Papa... Papa a tout fait pour rester auprès de Kolia. Il s'est plié à toutes les demandes de cette femme... Il ne l'a pas arrêtée. Elle l'a convaincue que ses méthodes étaient la seule voie possible. Il a regardé passivement son fils être enfermé, enchaîné, testé... Et c'est vrai que Kolia a retrouvé la parole. C'est vrai qu'il s'est redressé, que la lueur sauvage dans son œil s'est éteinte... Là où Zaïr le faisait apprendre de lui-même, l'aidait a remonter à la surface, Haydan, elle, l'a changé en robot. Elle a refoulé sa mémoire et lui changé de nom, clamant qu'ainsi le meurtrier en lui aurait disparu. En sortant de là, il avait 23 ans, il s'appelait Arthur et était étudiant en sciences. Ça n'avait aucun sens, mais n'empêche... Le cerveau totalement lavé, il arrivait même à être doué à la fac.

Notre père, en revanche, est ressorti de tout ça traumatisé et plongé dans un mutisme persistant.

Et si je n'ai pas haï ma mère pour avoir tourné le dos à son louveteau, j'admets qu'une certaine colère a pris forme en moi face à la passivité exaspérante de cet homme qu'on avait toujours connu si fort, si joyeux, si aimant. Le voilà qui passait ses journées au travail et ne revenait le soir que pour plonger dans ses livres. Il me regardait souvent, me souriait parfois, tristement, comme s'il me soufflait des excuses. Et je lui hurlais dessus, je lui jetais ses horribles bouquins au visage. Ses yeux de loup gardaient leur calme, ils me couvaient, dégoulinaient d'amour. En quand j'éclatais en sanglots, il me prenait dans ses bras sans daigner pousser ne serait-ce qu'un soupir.

Mon nom est Nasha, je suis une sang-mêlé. Presque aucune cellule de loup n'a imprégné mon organisme. En résumé, je suis à l'abri de ces comportements bestiaux qui ont ruiné ma famille.

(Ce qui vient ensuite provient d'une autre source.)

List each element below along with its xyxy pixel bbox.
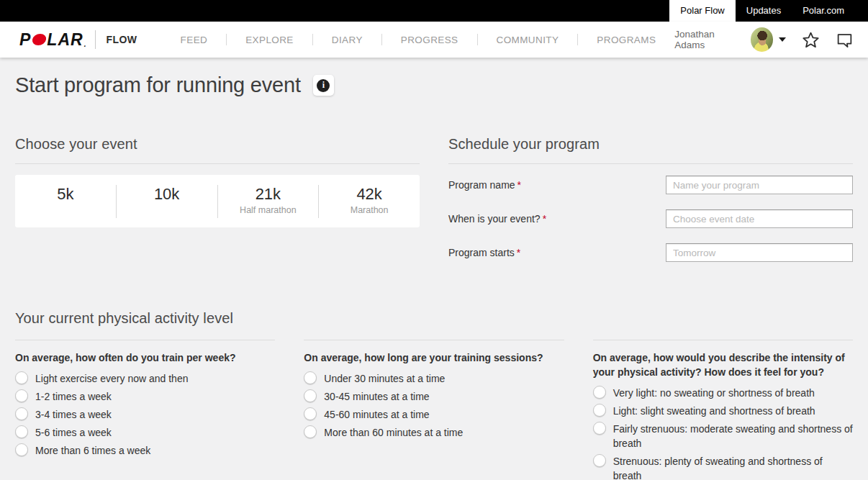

Je ne sais pas si je suis chanceuse ou pas. C'est comme ça, c'est tout. L'avantage (ou serait-ce un inconvénient ?), c'est que j'ai pu être là pour maintenir un lien entre nous quatre. Et c'est probablement grâce à ça qu'aujourd'hui Kolia se tient devant nous, un sourire aux lèvres, assurant qu'il se souvient de tout. Ses yeux sauvages mais doux croisent ceux de notre père, ils cherchent en vain ceux de Maman, qui leur a donné leur couleur.

Et puis, il recule vers le jardin. Il dit qu'il s'en va dans les Pyrénées avec Zaïr. Qu'il va finir d'apprendre à ses côtés, et que quand il reviendra, tout ira bien.

Je vois le pincement amer des lèvres de Maman qui se dit que ce ne sera pas si facile. Je vois l'air rêveur de Papa qui se retient de s'avancer à mesure que son fils recule. La bête en lui rêve de l'accompagner. Il rêve de bondir à ses côtés dans les bois profonds et les reliefs escarpés.

Derrière Kolia, Zaïr apparaît. Il nous adresse un sourire masqué derrière une grosse barbe. Quelque part, mon cœur s'apaise à cette vue. Je sais qu'il n'existe aucune main qui s'occupera mieux de mon frère.

L'émotion monte dans ma gorge. J'ai le sentiment que ce moment marque àla fois la fin et le début. J'ai le sentiment qu'enfin... Chacun de nous quatre va pouvoir recommencer à vivre.